RECORD EXCERPTS Block Start

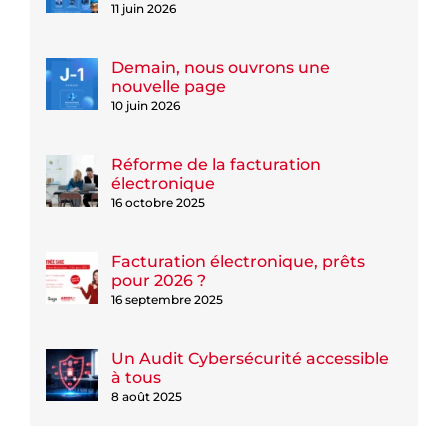
11 juin 2026
Demain, nous ouvrons une
nouvelle page
10 juin 2026
Réforme de la facturation
électronique
16 octobre 2025
Facturation électronique, prêts
pour 2026 ?
16 septembre 2025
Un Audit Cybersécurité accessible
à tous
8 août 2025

RECORD EXCERPTS Block End

● PROBLEM TO WORK ON
Pictures are to be left out, while the records are copied word for word.

● EXERCISE ANSWER
11 juin 2026
Demain, nous ouvrons une
nouvelle page
10 juin 2026
Réforme de la facturation
électronique
16 octobre 2025
Facturation électronique, prêts
pour 2026 ?
16 septembre 2025
Un Audit Cybersécurité accessible
à tous
8 août 2025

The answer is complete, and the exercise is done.